*** Given data ***
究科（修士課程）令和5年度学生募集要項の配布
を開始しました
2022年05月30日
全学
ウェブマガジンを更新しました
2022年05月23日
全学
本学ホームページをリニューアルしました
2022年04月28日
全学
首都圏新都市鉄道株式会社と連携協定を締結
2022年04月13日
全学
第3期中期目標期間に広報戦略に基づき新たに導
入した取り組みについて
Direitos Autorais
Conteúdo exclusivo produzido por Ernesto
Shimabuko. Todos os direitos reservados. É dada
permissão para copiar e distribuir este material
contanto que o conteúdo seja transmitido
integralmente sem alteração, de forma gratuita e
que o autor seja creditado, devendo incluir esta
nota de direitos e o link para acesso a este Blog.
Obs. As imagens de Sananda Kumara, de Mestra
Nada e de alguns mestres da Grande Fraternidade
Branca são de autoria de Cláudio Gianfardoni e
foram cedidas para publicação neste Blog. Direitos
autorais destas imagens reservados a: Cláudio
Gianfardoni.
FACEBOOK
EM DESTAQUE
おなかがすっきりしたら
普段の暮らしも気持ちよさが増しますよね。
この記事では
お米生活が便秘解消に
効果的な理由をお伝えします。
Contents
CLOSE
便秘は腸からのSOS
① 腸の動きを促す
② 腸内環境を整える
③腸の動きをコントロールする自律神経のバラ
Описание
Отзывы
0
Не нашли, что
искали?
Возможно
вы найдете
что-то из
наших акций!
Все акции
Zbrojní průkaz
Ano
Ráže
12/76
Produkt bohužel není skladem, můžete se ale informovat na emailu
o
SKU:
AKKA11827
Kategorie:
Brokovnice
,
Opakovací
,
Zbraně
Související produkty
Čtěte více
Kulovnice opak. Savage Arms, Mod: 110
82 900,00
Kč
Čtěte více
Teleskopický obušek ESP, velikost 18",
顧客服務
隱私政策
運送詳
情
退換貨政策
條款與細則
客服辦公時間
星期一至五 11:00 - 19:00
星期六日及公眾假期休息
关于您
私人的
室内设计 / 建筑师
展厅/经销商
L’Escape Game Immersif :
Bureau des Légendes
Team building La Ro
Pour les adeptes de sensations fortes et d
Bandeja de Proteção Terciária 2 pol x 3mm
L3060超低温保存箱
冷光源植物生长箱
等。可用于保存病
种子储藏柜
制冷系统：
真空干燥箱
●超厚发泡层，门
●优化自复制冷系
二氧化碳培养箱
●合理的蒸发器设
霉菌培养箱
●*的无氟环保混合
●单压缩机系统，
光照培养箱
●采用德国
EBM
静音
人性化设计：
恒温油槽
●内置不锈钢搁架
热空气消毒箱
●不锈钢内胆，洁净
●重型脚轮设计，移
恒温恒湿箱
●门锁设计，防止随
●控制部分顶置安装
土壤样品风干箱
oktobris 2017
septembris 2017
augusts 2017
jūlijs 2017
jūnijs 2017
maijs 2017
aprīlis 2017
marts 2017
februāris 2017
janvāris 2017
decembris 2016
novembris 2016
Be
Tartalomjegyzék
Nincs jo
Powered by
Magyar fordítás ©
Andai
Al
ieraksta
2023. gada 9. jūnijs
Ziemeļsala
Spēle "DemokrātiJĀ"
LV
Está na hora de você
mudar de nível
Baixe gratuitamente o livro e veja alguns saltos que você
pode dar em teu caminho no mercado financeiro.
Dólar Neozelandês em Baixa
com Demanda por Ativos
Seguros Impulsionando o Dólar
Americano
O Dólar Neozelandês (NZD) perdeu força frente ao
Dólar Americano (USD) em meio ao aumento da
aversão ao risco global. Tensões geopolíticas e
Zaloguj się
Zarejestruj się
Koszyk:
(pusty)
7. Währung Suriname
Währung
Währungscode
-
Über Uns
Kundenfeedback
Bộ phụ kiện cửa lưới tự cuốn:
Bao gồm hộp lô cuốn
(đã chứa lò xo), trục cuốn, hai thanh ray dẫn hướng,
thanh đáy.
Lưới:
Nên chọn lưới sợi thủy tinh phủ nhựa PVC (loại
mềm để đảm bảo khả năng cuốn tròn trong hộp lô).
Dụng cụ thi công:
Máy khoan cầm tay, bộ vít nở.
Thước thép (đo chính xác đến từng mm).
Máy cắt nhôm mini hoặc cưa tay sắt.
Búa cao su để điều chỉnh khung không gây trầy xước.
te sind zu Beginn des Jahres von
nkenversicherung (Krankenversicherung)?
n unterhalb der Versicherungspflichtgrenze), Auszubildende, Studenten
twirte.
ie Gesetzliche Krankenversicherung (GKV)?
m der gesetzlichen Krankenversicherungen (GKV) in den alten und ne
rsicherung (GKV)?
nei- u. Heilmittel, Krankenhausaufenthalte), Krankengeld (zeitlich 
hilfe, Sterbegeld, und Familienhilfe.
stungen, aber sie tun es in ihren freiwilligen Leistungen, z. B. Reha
*** End of Given data ***
**Task statement**
Transcribe the entries exactly.

**Solution for this exercise**
究科（修士課程）令和5年度学生募集要項の配布
を開始しました
2022年05月30日
全学
ウェブマガジンを更新しました
2022年05月23日
全学
本学ホームページをリニューアルしました
2022年04月28日
全学
首都圏新都市鉄道株式会社と連携協定を締結
2022年04月13日
全学
第3期中期目標期間に広報戦略に基づき新たに導
入した取り組みについて
Direitos Autorais
Conteúdo exclusivo produzido por Ernesto
Shimabuko. Todos os direitos reservados. É dada
permissão para copiar e distribuir este material
contanto que o conteúdo seja transmitido
integralmente sem alteração, de forma gratuita e
que o autor seja creditado, devendo incluir esta
nota de direitos e o link para acesso a este Blog.
Obs. As imagens de Sananda Kumara, de Mestra
Nada e de alguns mestres da Grande Fraternidade
Branca são de autoria de Cláudio Gianfardoni e
foram cedidas para publicação neste Blog. Direitos
autorais destas imagens reservados a: Cláudio
Gianfardoni.
FACEBOOK
EM DESTAQUE
おなかがすっきりしたら
普段の暮らしも気持ちよさが増しますよね。
この記事では
お米生活が便秘解消に
効果的な理由をお伝えします。
Contents
CLOSE
便秘は腸からのSOS
① 腸の動きを促す
② 腸内環境を整える
③腸の動きをコントロールする自律神経のバラ
Описание
Отзывы
0
Не нашли, что
искали?
Возможно
вы найдете
что-то из
наших акций!
Все акции
Zbrojní průkaz
Ano
Ráže
12/76
Produkt bohužel není skladem, můžete se ale informovat na emailu
o
SKU:
AKKA11827
Kategorie:
Brokovnice
,
Opakovací
,
Zbraně
Související produkty
Čtěte více
Kulovnice opak. Savage Arms, Mod: 110
82 900,00
Kč
Čtěte více
Teleskopický obušek ESP, velikost 18",
顧客服務
隱私政策
運送詳
情
退換貨政策
條款與細則
客服辦公時間
星期一至五 11:00 - 19:00
星期六日及公眾假期休息
关于您
私人的
室内设计 / 建筑师
展厅/经销商
L’Escape Game Immersif :
Bureau des Légendes
Team building La Ro
Pour les adeptes de sensations fortes et d
Bandeja de Proteção Terciária 2 pol x 3mm
L3060超低温保存箱
冷光源植物生长箱
等。可用于保存病
种子储藏柜
制冷系统：
真空干燥箱
●超厚发泡层，门
●优化自复制冷系
二氧化碳培养箱
●合理的蒸发器设
霉菌培养箱
●*的无氟环保混合
●单压缩机系统，
光照培养箱
●采用德国
EBM
静音
人性化设计：
恒温油槽
●内置不锈钢搁架
热空气消毒箱
●不锈钢内胆，洁净
●重型脚轮设计，移
恒温恒湿箱
●门锁设计，防止随
●控制部分顶置安装
土壤样品风干箱
oktobris 2017
septembris 2017
augusts 2017
jūlijs 2017
jūnijs 2017
maijs 2017
aprīlis 2017
marts 2017
februāris 2017
janvāris 2017
decembris 2016
novembris 2016
Be
Tartalomjegyzék
Nincs jo
Powered by
Magyar fordítás ©
Andai
Al
ieraksta
2023. gada 9. jūnijs
Ziemeļsala
Spēle "DemokrātiJĀ"
LV
Está na hora de você
mudar de nível
Baixe gratuitamente o livro e veja alguns saltos que você
pode dar em teu caminho no mercado financeiro.
Dólar Neozelandês em Baixa
com Demanda por Ativos
Seguros Impulsionando o Dólar
Americano
O Dólar Neozelandês (NZD) perdeu força frente ao
Dólar Americano (USD) em meio ao aumento da
aversão ao risco global. Tensões geopolíticas e
Zaloguj się
Zarejestruj się
Koszyk:
(pusty)
7. Währung Suriname
Währung
Währungscode
-
Über Uns
Kundenfeedback
Bộ phụ kiện cửa lưới tự cuốn:
Bao gồm hộp lô cuốn
(đã chứa lò xo), trục cuốn, hai thanh ray dẫn hướng,
thanh đáy.
Lưới:
Nên chọn lưới sợi thủy tinh phủ nhựa PVC (loại
mềm để đảm bảo khả năng cuốn tròn trong hộp lô).
Dụng cụ thi công:
Máy khoan cầm tay, bộ vít nở.
Thước thép (đo chính xác đến từng mm).
Máy cắt nhôm mini hoặc cưa tay sắt.
Búa cao su để điều chỉnh khung không gây trầy xước.
te sind zu Beginn des Jahres von
nkenversicherung (Krankenversicherung)?
n unterhalb der Versicherungspflichtgrenze), Auszubildende, Studenten
twirte.
ie Gesetzliche Krankenversicherung (GKV)?
m der gesetzlichen Krankenversicherungen (GKV) in den alten und ne
rsicherung (GKV)?
nei- u. Heilmittel, Krankenhausaufenthalte), Krankengeld (zeitlich 
hilfe, Sterbegeld, und Familienhilfe.
stungen, aber sie tun es in ihren freiwilligen Leistungen, z. B. Reha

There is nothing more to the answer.